:: DATA SUPPLIED ::
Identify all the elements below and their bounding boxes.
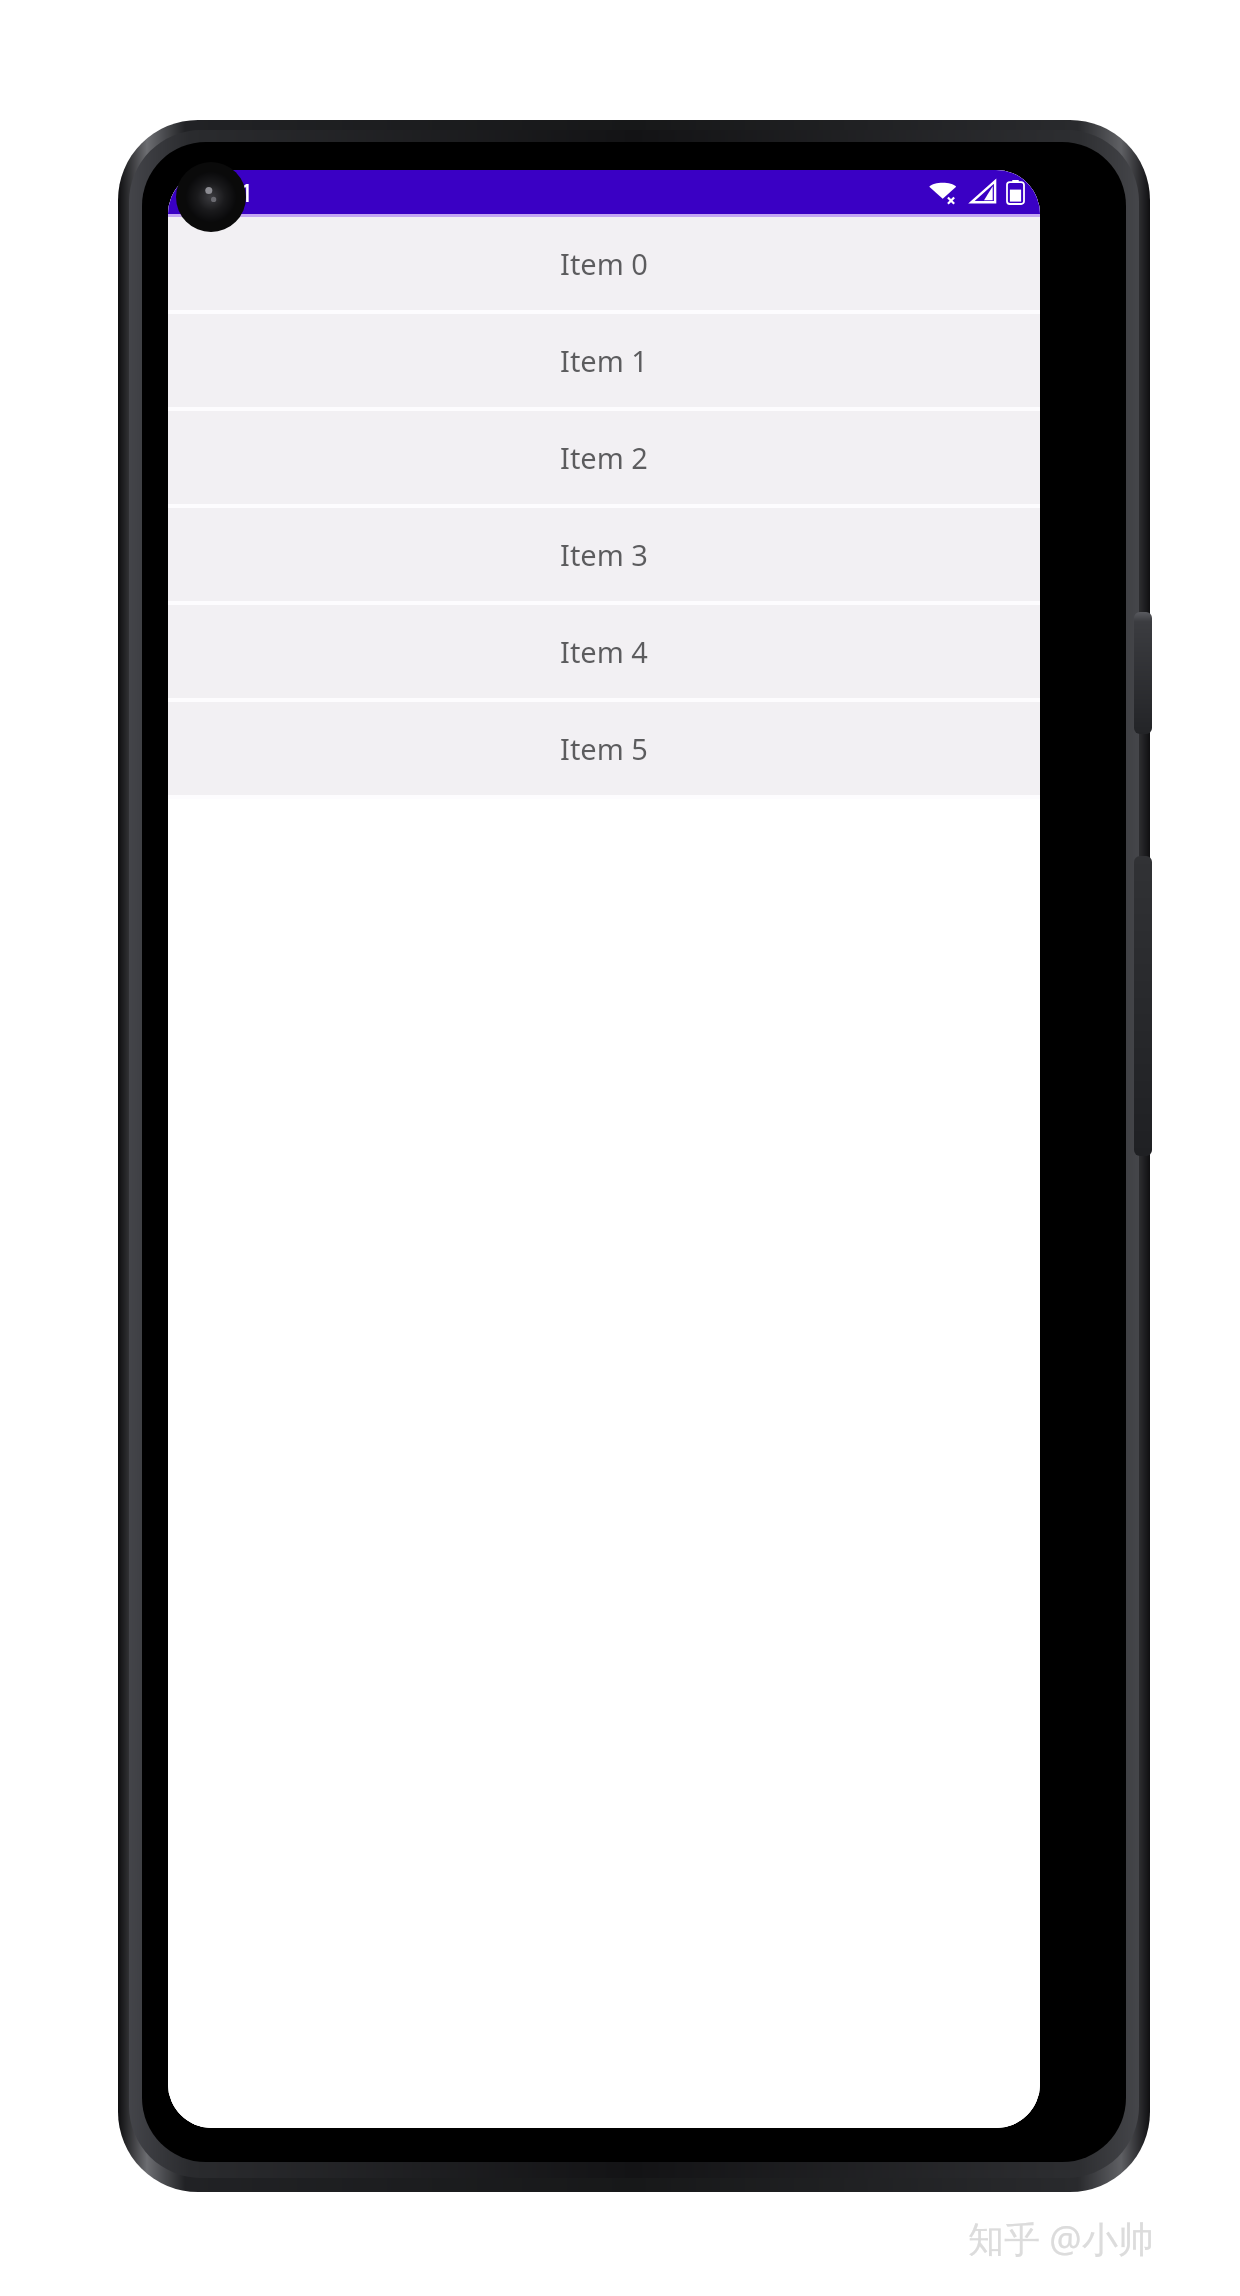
button[interactable]: Item 4 (168, 605, 1040, 702)
staticText: Item 2 (560, 438, 648, 477)
staticText: 11:21 (190, 175, 254, 209)
other: Battery (1007, 180, 1024, 204)
button[interactable]: Item 0 (168, 217, 1040, 314)
other: Wi-Fi off (928, 180, 960, 204)
staticText: 知乎 @小帅 (968, 2214, 1154, 2263)
other: Mobile signal (970, 180, 997, 204)
staticText: Item 3 (560, 535, 648, 574)
staticText: Item 4 (560, 632, 648, 671)
staticText: Item 1 (560, 341, 648, 380)
staticText: Item 5 (560, 729, 648, 768)
staticText: Item 0 (560, 244, 648, 283)
button[interactable]: Item 2 (168, 411, 1040, 508)
button[interactable]: Item 3 (168, 508, 1040, 605)
button[interactable]: Item 1 (168, 314, 1040, 411)
button[interactable]: Item 5 (168, 702, 1040, 799)
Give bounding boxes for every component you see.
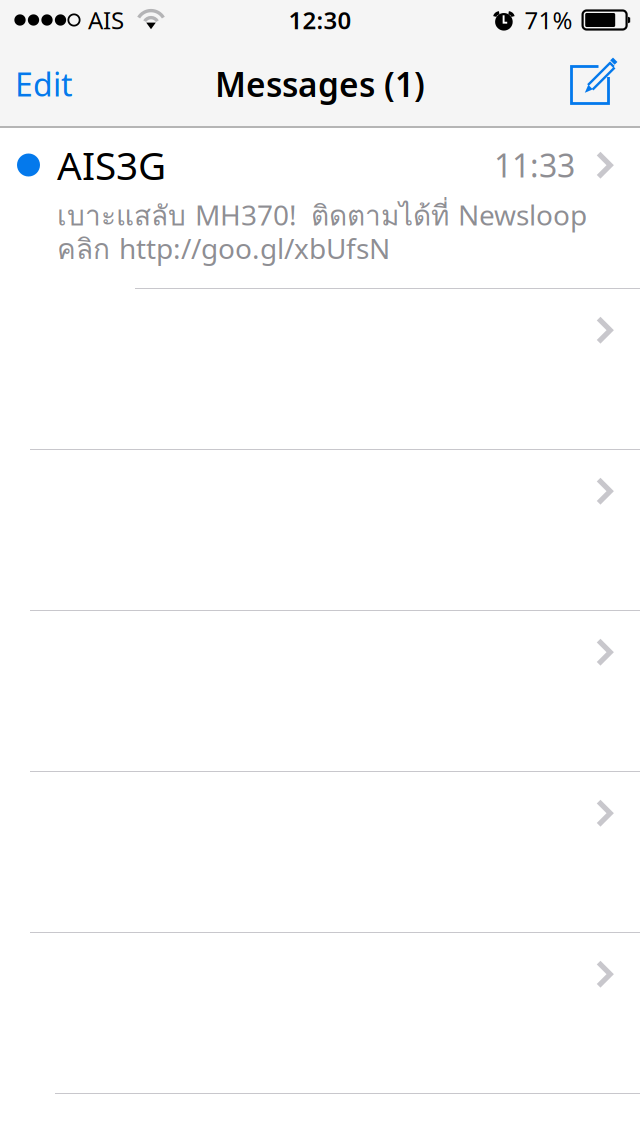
button[interactable]: Compose: [544, 40, 640, 128]
button[interactable]: Edit: [0, 41, 102, 127]
staticText: Messages (1): [215, 62, 425, 106]
staticText: AIS3G: [57, 139, 166, 191]
staticText: Edit: [15, 63, 73, 105]
staticText: AIS: [88, 4, 124, 36]
staticText: 12:30: [288, 4, 352, 36]
staticText: 71%: [525, 4, 573, 36]
staticText: เบาะแสลับ MH370! ติดตามได้ที่ Newsloop ค…: [57, 194, 587, 271]
staticText: 11:33: [494, 144, 575, 186]
button[interactable]: AIS3G: [0, 128, 640, 288]
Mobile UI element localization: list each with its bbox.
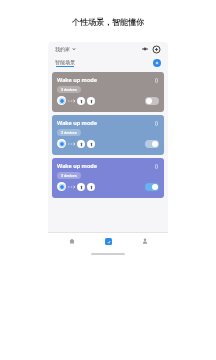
staticText: 我的家 — [55, 46, 70, 52]
button[interactable]: More options — [153, 163, 159, 169]
button[interactable]: More options — [153, 77, 159, 83]
button[interactable]: Create scene — [153, 59, 161, 67]
staticText: 3 devices — [61, 130, 77, 135]
staticText: 个性场景，智能懂你 — [72, 17, 144, 27]
button[interactable]: Wake up mode — [52, 72, 164, 112]
button[interactable]: Profile — [132, 233, 158, 249]
button[interactable]: Remote — [141, 45, 149, 53]
button[interactable]: Toggle scene — [145, 140, 159, 148]
button[interactable]: 智能场景 — [55, 59, 75, 67]
button[interactable]: Toggle scene — [145, 183, 159, 191]
staticText: 智能场景 — [55, 59, 75, 65]
staticText: Wake up mode — [57, 162, 97, 169]
button[interactable]: Home — [59, 233, 85, 249]
staticText: Wake up mode — [57, 119, 97, 126]
button[interactable]: Wake up mode — [52, 115, 164, 155]
button[interactable]: 我的家 — [55, 46, 76, 52]
staticText: Wake up mode — [57, 76, 97, 83]
button[interactable]: Scenes — [95, 233, 121, 249]
button[interactable]: Toggle scene — [145, 97, 159, 105]
button[interactable]: More options — [153, 120, 159, 126]
staticText: 3 devices — [61, 173, 77, 178]
button[interactable]: Add — [152, 45, 161, 54]
staticText: 3 devices — [61, 87, 77, 92]
button[interactable]: Wake up mode — [52, 158, 164, 198]
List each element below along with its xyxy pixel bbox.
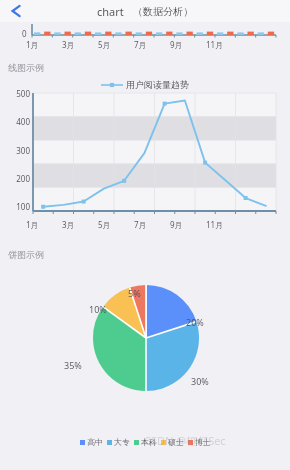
button[interactable]: 硕士 <box>161 437 184 447</box>
staticText: 3月 <box>62 39 98 50</box>
staticText: 0 <box>22 28 27 39</box>
staticText: 大专 <box>114 437 130 447</box>
button[interactable]: Back <box>4 0 26 22</box>
staticText: 7月 <box>134 219 170 230</box>
staticText: chart <box>97 4 124 19</box>
staticText: 9月 <box>170 219 206 230</box>
staticText: 500 <box>6 88 30 99</box>
staticText: 用户阅读量趋势 <box>126 79 189 90</box>
staticText: 35% <box>64 359 82 371</box>
staticText: 30% <box>191 375 209 387</box>
staticText: 饼图示例 <box>8 249 44 260</box>
button[interactable]: 大专 <box>107 437 130 447</box>
staticText: 本科 <box>141 437 157 447</box>
staticText: 硕士 <box>168 437 184 447</box>
staticText: 400 <box>6 116 30 127</box>
staticText: 5月 <box>98 219 134 230</box>
staticText: CSDN @框仔Sec <box>144 433 226 448</box>
staticText: 5月 <box>98 39 134 50</box>
staticText: 10% <box>89 303 107 315</box>
staticText: 11月 <box>206 39 232 50</box>
staticText: 300 <box>6 145 30 156</box>
staticText: 线图示例 <box>8 62 44 73</box>
staticText: 博士 <box>195 437 211 447</box>
staticText: 5% <box>128 287 141 299</box>
button[interactable]: 用户阅读量趋势 <box>101 79 189 90</box>
button[interactable]: 本科 <box>134 437 157 447</box>
staticText: 1月 <box>26 219 62 230</box>
staticText: （数据分析） <box>133 5 193 18</box>
staticText: 3月 <box>62 219 98 230</box>
staticText: 9月 <box>170 39 206 50</box>
button[interactable]: 博士 <box>188 437 211 447</box>
staticText: 200 <box>6 173 30 184</box>
staticText: 100 <box>6 201 30 212</box>
staticText: 20% <box>186 316 204 328</box>
staticText: 高中 <box>87 437 103 447</box>
staticText: 1月 <box>26 39 62 50</box>
button[interactable]: 高中 <box>80 437 103 447</box>
staticText: 7月 <box>134 39 170 50</box>
staticText: 11月 <box>206 219 232 230</box>
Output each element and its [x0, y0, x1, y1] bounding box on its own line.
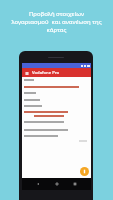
other: Menu: [25, 71, 29, 75]
staticText: Vodafone Pro: [32, 70, 60, 76]
button[interactable]: Recents: [73, 182, 77, 186]
staticText: Προβολή στοιχείων λογαριασμού και ανανέω…: [11, 10, 102, 34]
button[interactable]: Back: [36, 182, 40, 186]
button[interactable]: Menu: [22, 68, 91, 77]
button[interactable]: Refresh: [80, 167, 89, 176]
button[interactable]: Home: [55, 182, 59, 186]
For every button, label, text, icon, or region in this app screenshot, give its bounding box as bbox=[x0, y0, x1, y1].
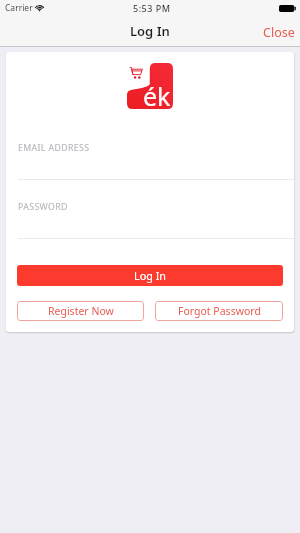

:: TASK INSTRUCTIONS ::
Show all lines of the material in which the word "Edit" can be found.

:: EXPECTED ANSWER ::
button[interactable]: Edit: [0, 41, 102, 127]
staticText: Edit: [15, 63, 73, 105]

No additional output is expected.